一人は、和泉守兼定を腰に差し、新選組の羽織を脱ぎ捨てた土方歳三。
もう一人は、播州住手柄山氏繁を杖代わりに突き、不敵に笑う永倉新八。
「……で、これからどうするんだ、土方」
永倉が空を仰ぐ。そこには、かつてのどの戦場でも見たことのない、紫金色の薄い膜が空を覆っている。
「まずは、この新しい余白を歩くさ。……歴史の奴隷としてではなく、ただの剣客としてな」
土方の視線の先には、未知の植物が芽吹き始めた、誰も知らない原野が広がっていた。彼らの腰にある零式鋼の刃は、もはや因果を斬るためではなく、自らの道を切り拓くために研ぎ澄まされていた。
3. 未踏の記録
五稜郭の最深部。
カイは、膨大なデータを処理し終え、静かに瞳を閉じた。
彼の内側には、かつて敵であった武市瑞山の「志」や、敗れ去った芹沢鴨の「暴力」、そして小鹿が抱いた「未練」までもが、一つのエネルギー源として統合されている。
「……坂本さん。僕の中に、新しい声が聞こえます」
隣で、手入れを終えたS&Wを懐に収めた坂本龍馬が笑う。
龍馬の背後には、彼が創りたかった「誰も死ななくていい世界」の萌芽が、工場の煙突や人々の笑い声となって形を成していた。

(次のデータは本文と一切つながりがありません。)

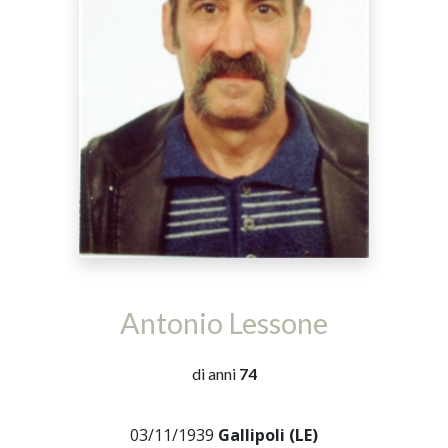
Antonio Lessone
di anni
74
03/11/1939
Gallipoli (LE)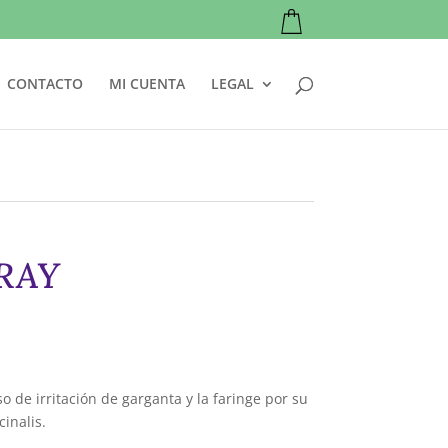
CONTACTO
MI CUENTA
LEGAL
RAY
o de irritación de garganta y la faringe por su
inalis.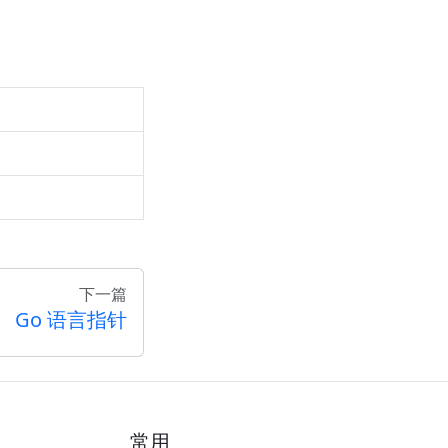
下一篇
Go 语言指针
常用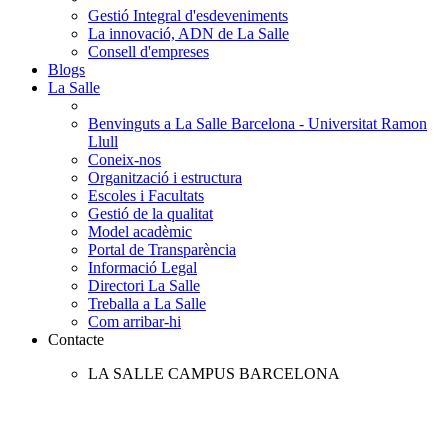
Gestió Integral d'esdeveniments
La innovació, ADN de La Salle
Consell d'empreses
Blogs
La Salle
Benvinguts a La Salle Barcelona - Universitat Ramon
Llull
Coneix-nos
Organització i estructura
Escoles i Facultats
Gestió de la qualitat
Model acadèmic
Portal de Transparència
Informació Legal
Directori La Salle
Treballa a La Salle
Com arribar-hi
Contacte
LA SALLE CAMPUS BARCELONA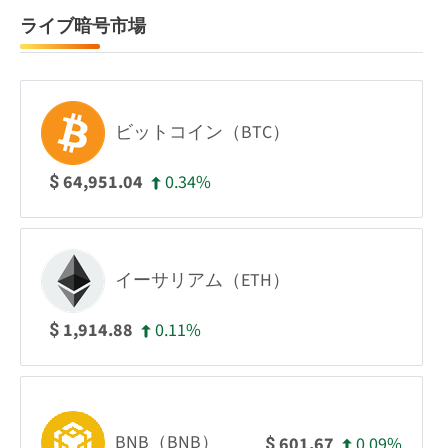
ライブ暗号市場
ビットコイン（BTC）
0.34%
64,951.04
$
イーサリアム（ETH）
0.11%
1,914.88
$
BNB（BNB）
0.09%
601.67
$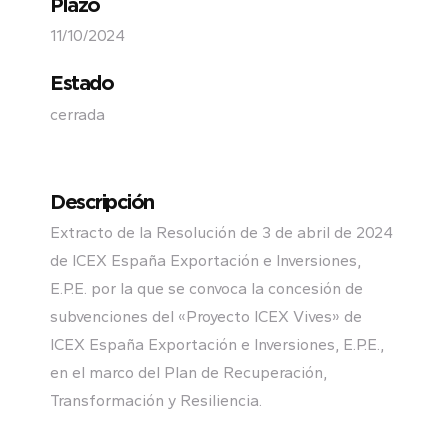
Plazo
11/10/2024
Estado
cerrada
Descripción
Extracto de la Resolución de 3 de abril de 2024
de ICEX España Exportación e Inversiones,
E.P.E. por la que se convoca la concesión de
subvenciones del «Proyecto ICEX Vives» de
ICEX España Exportación e Inversiones, E.P.E.,
en el marco del Plan de Recuperación,
Transformación y Resiliencia.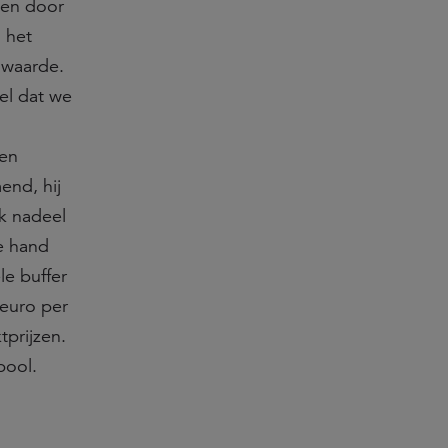
ien door
 het
 waarde.
el dat we
een
end, hij
jk nadeel
de hand
le buffer
 euro per
tprijzen.
pool.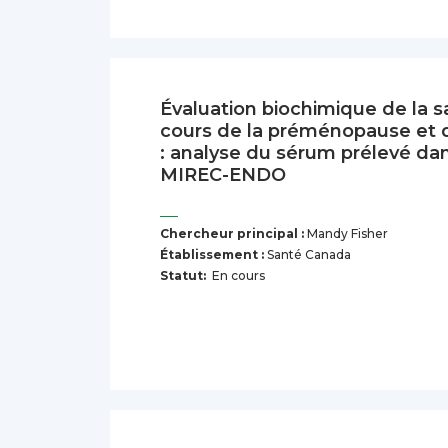
Évaluation biochimique de la 
cours de la préménopause et 
: analyse du sérum prélevé dan
MIREC-ENDO
Chercheur principal :
Mandy Fisher
Établissement :
Santé Canada
Statut:
En cours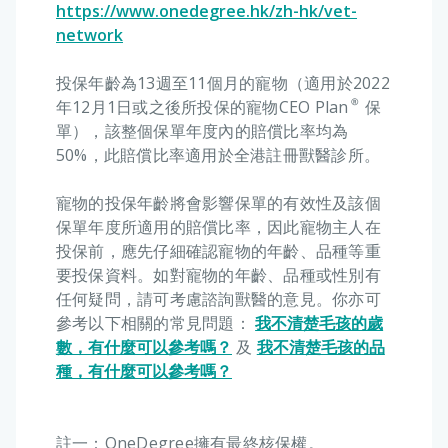
https://www.onedegree.hk/zh-hk/vet-
network
投保年齡為13週至11個月的寵物（適用於2022
年12月1日或之後所投保的寵物CEO Plan®保
單），該整個保單年度內的賠償比率均為
50%，此賠償比率適用於全港註冊獸醫診所。
寵物的投保年齡將會影響保單的有效性及該個
保單年度所適用的賠償比率，因此寵物主人在
投保前，應先仔細確認寵物的年齡、品種等重
要投保資料。如對寵物的年齡、品種或性別有
任何疑問，請可考慮諮詢獸醫的意見。你亦可
參考以下相關的常見問題：
我不清楚毛孩的歲
數，有什麼可以參考嗎？
及
我不清楚毛孩的品
種，有什麼可以參考嗎？
註一：OneDegree擁有最終核保權。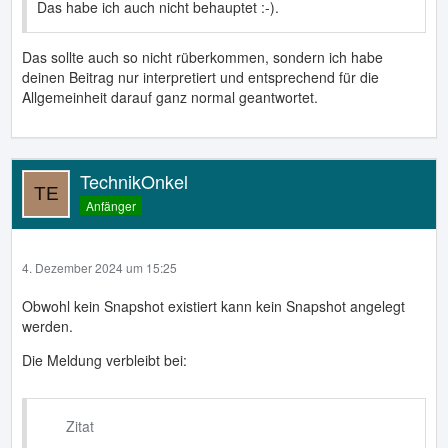
Das habe ich auch nicht behauptet :-).
Das sollte auch so nicht rüberkommen, sondern ich habe
deinen Beitrag nur interpretiert und entsprechend für die
Allgemeinheit darauf ganz normal geantwortet.
TechnikOnkel
Anfänger
4. Dezember 2024 um 15:25
Obwohl kein Snapshot existiert kann kein Snapshot angelegt
werden.
Die Meldung verbleibt bei:
Zitat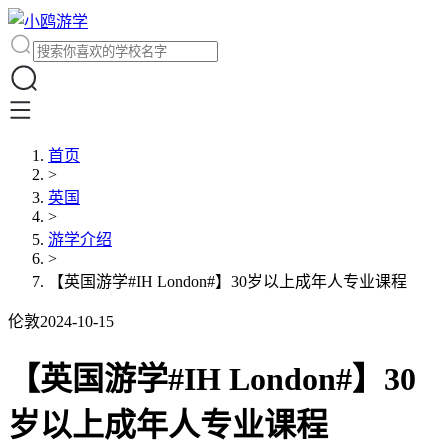
首页
>
英国
>
游学介绍
>
【英国游学#IH London#】30岁以上成年人专业课程
伦敦
2024-10-15
【英国游学#IH London#】30
岁以上成年人专业课程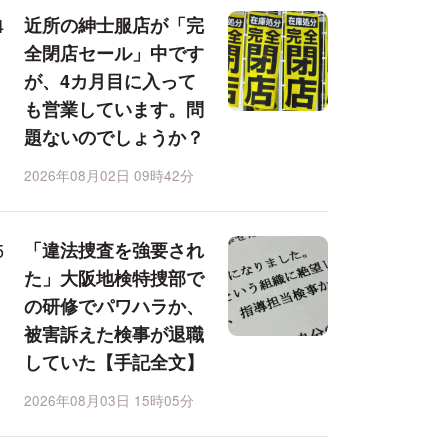
近所の紳士服店が「完
全閉店セール」中です
が、4カ月目に入って
も営業しています。問
題ないのでしょうか？
2026年08月02日 09時42分
「違法捜査を強要され
た」大阪地検特捜部で
の研修でパワハラか、
被害訴えた検事が退職
していた【手記全文】
2026年08月03日 15時05分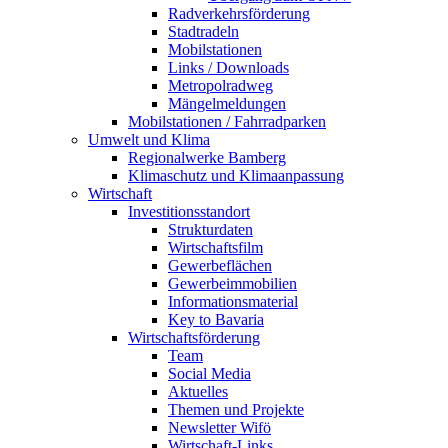
Radverkehrsförderung
Stadtradeln
Mobilstationen
Links / Downloads
Metropolradweg
Mängelmeldungen
Mobilstationen / Fahrradparken
Umwelt und Klima
Regionalwerke Bamberg
Klimaschutz und Klimaanpassung
Wirtschaft
Investitionsstandort
Strukturdaten
Wirtschaftsfilm
Gewerbeflächen
Gewerbeimmobilien
Informationsmaterial
Key to Bavaria
Wirtschaftsförderung
Team
Social Media
Aktuelles
Themen und Projekte
Newsletter Wifö
Wirtschaft-Links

「それは、おまんが神様になった証拠じゃないぜよ、カイ。……おまんが、この世界の『一部』になったということながだ」
龍馬が廃坑の出口を指差す。
そこには、光に満ちた外の世界が待っている。
「さあ、行こうか。……地図のない道の方が、面白いぜよ」
4. 観測者の不在
1870年、冬。
かつての「正史」が記した戊辰戦争の終結は、ここにはない。
あるのは、技術と意志が、歴史の修正力を力技で捩じ伏せ、強制的に分岐させた「新しい現在」だけだ。
黄金の眼はもう現れない。
世界は、この強大なバグを、もはや正せない事実として受け入れ、新たな循環を始めた。
降り続く雪は、全てを覆い隠すためではなく、新しい物語を書き込むための、真っ白な紙のように大地を染めていた。